[<prev] [next>] [<thread-prev] [thread-next>] [day] [month] [year] [list]
Message-ID: <20081128004830.GA8874@localhost>
Date: Fri, 28 Nov 2008 08:48:30 +0800
From: Wu Fengguang <wfg@...ux.intel.com>
To: Vladislav Bolkhovitin <vst@...b.net>
Cc: Jens Axboe <jens.axboe@...cle.com>, Jeff Moyer <jmoyer@...hat.com>,
"Vitaly V. Bursov" <vitalyb@...enet.dn.ua>,
linux-kernel@...r.kernel.org, linux-nfs@...r.kernel.org
Subject: Re: Slow file transfer speeds with CFQ IO scheduler in some cases
On Thu, Nov 27, 2008 at 08:46:35PM +0300, Vladislav Bolkhovitin wrote:
>
> Wu Fengguang wrote:
>> On Tue, Nov 25, 2008 at 03:09:12PM +0300, Vladislav Bolkhovitin wrote:
>>> Vladislav Bolkhovitin wrote:
>>>> Wu Fengguang wrote:
>>>>> On Tue, Nov 25, 2008 at 02:41:47PM +0300, Vladislav Bolkhovitin wrote:
>>>>>> Wu Fengguang wrote:
>>>>>>> On Tue, Nov 25, 2008 at 01:59:53PM +0300, Vladislav Bolkhovitin wrote:
>>>>>>>> Wu Fengguang wrote:
>>>>>>>>> Hi all,
>>>>>>>>>
>>>>>>>>> //Sorry for being late.
>>>>>>>>>
>>>>>>>>> On Wed, Nov 12, 2008 at 08:02:28PM +0100, Jens Axboe wrote:
>>>>>>>>> [...]
>>>>>>>>>> I already talked about this with Jeff on irc, but I guess should post it
>>>>>>>>>> here as well.
>>>>>>>>>>
>>>>>>>>>> nfsd aside (which does seem to have some different behaviour skewing the
>>>>>>>>>> results), the original patch came about because dump(8) has a really
>>>>>>>>>> stupid design that offloads IO to a number of processes. This basically
>>>>>>>>>> makes fairly sequential IO more random with CFQ, since each process gets
>>>>>>>>>> its own io context. My feeling is that we should fix dump instead of
>>>>>>>>>> introducing a fair bit of complexity (and slowdown) in CFQ. I'm not
>>>>>>>>>> aware of any other good programs out there that would do something
>>>>>>>>>> similar, so I don't think there's a lot of merrit to spending cycles on
>>>>>>>>>> detecting cooperating processes.
>>>>>>>>>>
>>>>>>>>>> Jeff will take a look at fixing dump instead, and I may have promised
>>>>>>>>>> him that santa will bring him something nice this year if he does (since
>>>>>>>>>> I'm sure it'll be painful on the eyes).

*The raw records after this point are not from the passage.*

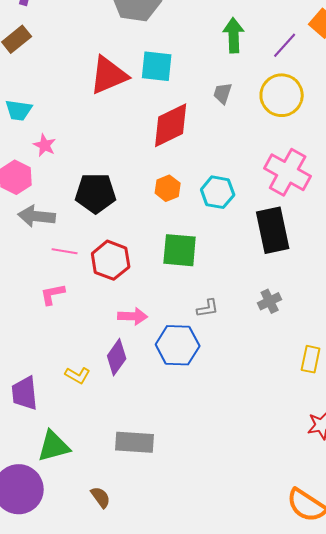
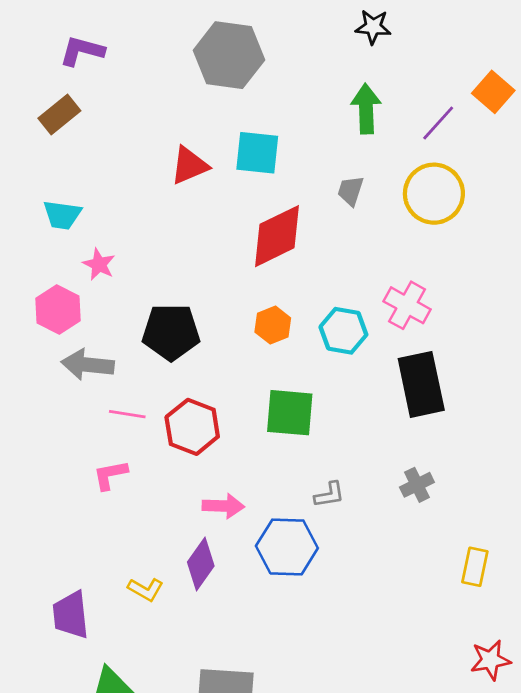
red triangle: (109, 75) -> (189, 165), size x0.7
pink cross: (288, 172) -> (407, 305), moved, size x0.7

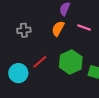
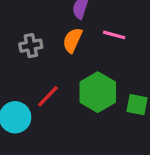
gray cross: (24, 30) -> (31, 46), moved

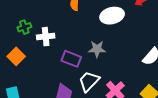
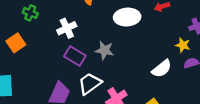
green cross: (24, 27) -> (30, 13), turned 32
white cross: (46, 37) -> (67, 28), moved, turned -30

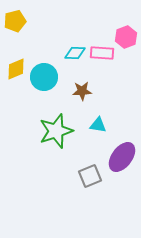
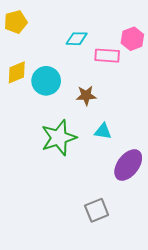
cyan diamond: (75, 53) -> (77, 39), moved
gray square: (90, 176) -> (97, 210), moved

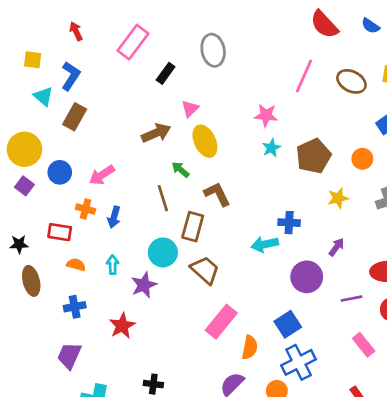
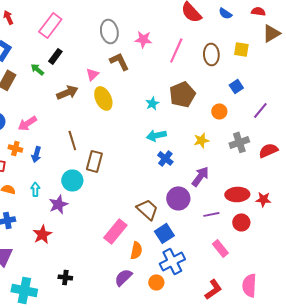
black rectangle: (166, 73) -> (55, 56), moved
brown ellipse: (351, 81) -> (211, 54), turned 60
pink star: (266, 115) -> (143, 39), moved
brown pentagon: (313, 156) -> (182, 94), moved
green arrow: (180, 170) -> (37, 69), moved
brown L-shape: (217, 194) -> (119, 61), moved
blue cross: (289, 223) -> (165, 158), turned 35
cyan arrow: (265, 244) -> (156, 135), moved
purple arrow: (337, 247) -> (200, 176), size x1.5
brown trapezoid: (205, 270) -> (147, 209), moved

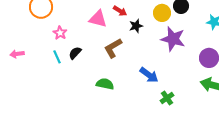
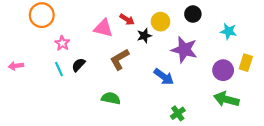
yellow circle: (162, 13) -> (160, 22), moved
blue arrow: (149, 75) -> (164, 77), moved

>>>>>>>>> This could also be fixed at the VFS readahead level.
>>>>>>>>>
>>>>>>>>> In fact I've seen many kinds of interleaved accesses:
>>>>>>>>> - concurrently reading 40 files that are in fact hard links of one single file
>>>>>>>>> - a backup tool that splits a big file into 8k chunks, and serve the
>>>>>>>>> {1, 3, 5, 7, ...} chunks in one process and the {0, 2, 4, 6, ...}
>>>>>>>>> chunks in another one
>>>>>>>>> - a pool of NFSDs randomly serving some originally
>>>>>>>>> sequential read requests - now dump(8) seems to have
>>>>>>>>> some similar problem.
>>>>>>>>>
>>>>>>>>> In summary there have been all kinds of efforts on trying to
>>>>>>>>> parallelize I/O tasks, but unfortunately they can easily screw up the
>>>>>>>>> sequential pattern. It may not be easily fixable for many of them.
>>>>>>>>>
>>>>>>>>> It is however possible to detect most of these patterns at the
>>>>>>>>> readahead layer and restore sequential I/Os, before they propagate
>>>>>>>>> into the block layer and hurt performance.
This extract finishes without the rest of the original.